Teachers Want A Piece Of The Mortgage Insurance Pie

Ontario Teachers’ Pension Plan is buying into the mortgage-insurance market, a move that should provide a new challenge to Crown corporation Canada Mortgage and Housing Corp., which controls about 75% of the multibillion-dollar industry.


The pension fund, which has strong links to most of the major financial institutions that sell mortgage insurance to homeowners, said yesterday it is buying the Canadian subsidiary of American International Group Inc., AIG United Guaranty Canada. No price was disclosed but the Canadian unit had assets of $274-million and total equity of $127-million as of September 30, 2009.


In announcing the deal, the pension giant said it had teamed up with Stephen Smith, a Toronto-based investor who is making the purchase through his private family holding company, National Mortgage Guaranty.


Mr. Smith is also president of First National Financial, which was one of the first financial institutions to offer AIG products after the company entered the Canadian marketplace in March 2006.
“We’ve spoken to a number of potential [bank] customers prior to signing this transaction, and we had good discussions with all of them,” said Erol Uzumeri, senior vice-president of Teachers’ Private Capital. He noted Teachers “has good relationships with all of them.”
During the height of the housing boom in Canada, three private insurers joined Genworth Financial Canada, which still controls about a quarter of the market. As of Dec. 31, 2008, there were $908-billion in outstanding mortgages in Canada.
Consumers are required to buy mortgage-default insurance if they are borrowing from a financial institution regulated by the Bank Act and have less than a 20% down payment on their home. The mortgage insurance makes sure financial institutions are covered for losses should a consumer default. In 2008, that high-ratio market generated $70-billion in new loans.
Mr. Uzumeri does not predict Teachers will engage in price wars or introduce any exotic new products to the landscape to grow its market share.


Previous battles between mortgage insurers have been blamed for such things as longer amortization periods, which stretched from the traditional 25 years to 40 years during this housing cycle before the government mandated they be capped at 35 years.
Teachers plans to rebrand the company to shake off the stigma attached to the AIG name, investing new capital and providing high-quality service. “We will be focused on building relationships with partners like banks,” Mr.

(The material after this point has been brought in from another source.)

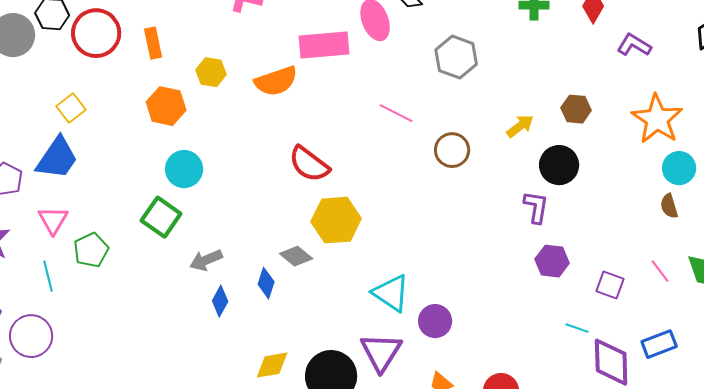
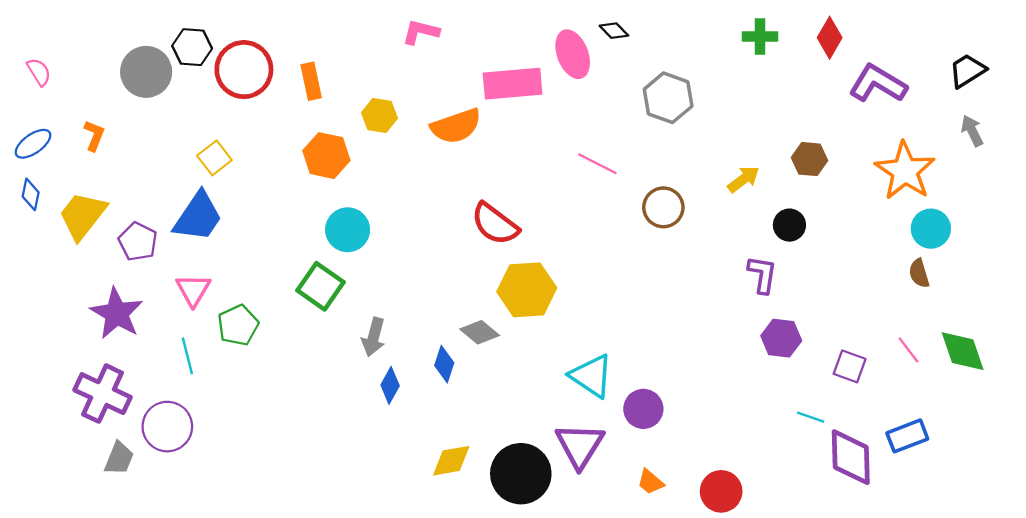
purple L-shape: (634, 45) -> (878, 84), size x1.4
black circle: (559, 165) -> (789, 225), size x0.7
gray arrow: (206, 260) -> (374, 337), turned -52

Uzumeri said. “Our plans are modest. CMHC is and will always will be a dominant provider of mortgage insurance in Canada, but there is room for third-party providers.”
Teachers had been studying the Canadian mortgage market for two years. “The Canadian housing market is one of the most stable in the world. We have conservative lending practices, mortgage financing through the big banks, we don’t have any non-recourse mortgages and we don’t have tax incentives that encourage people to [accumulate debt],” Mr. Uzumeri said.
Before its parent company imploded, the Canadian operations had made some inroads into the marketplace. Vince Gaetano, vice-president of broker Monster Mortgage, said AIG probably had about 4% to 5% of the Canadian market but is well under 1% now.
“It has a big upside. They are at less than 1% of the market and have nowhere else to go but up,” joked Mr. Gaetano, who says the company’s Canadian public profile will have to be rebranded effectively.


But he said Teachers could prove to be effective at competing with powerhouses CMHC and Genworth. Up until now, most financial institutions have been reluctant to include a third insurance option because it required changes to their computer and operating systems. The other two private insurers left the market months ago.


“If Teachers put some pressure to some of their lenders, who knows what will happen?” Mr. Gaetano said.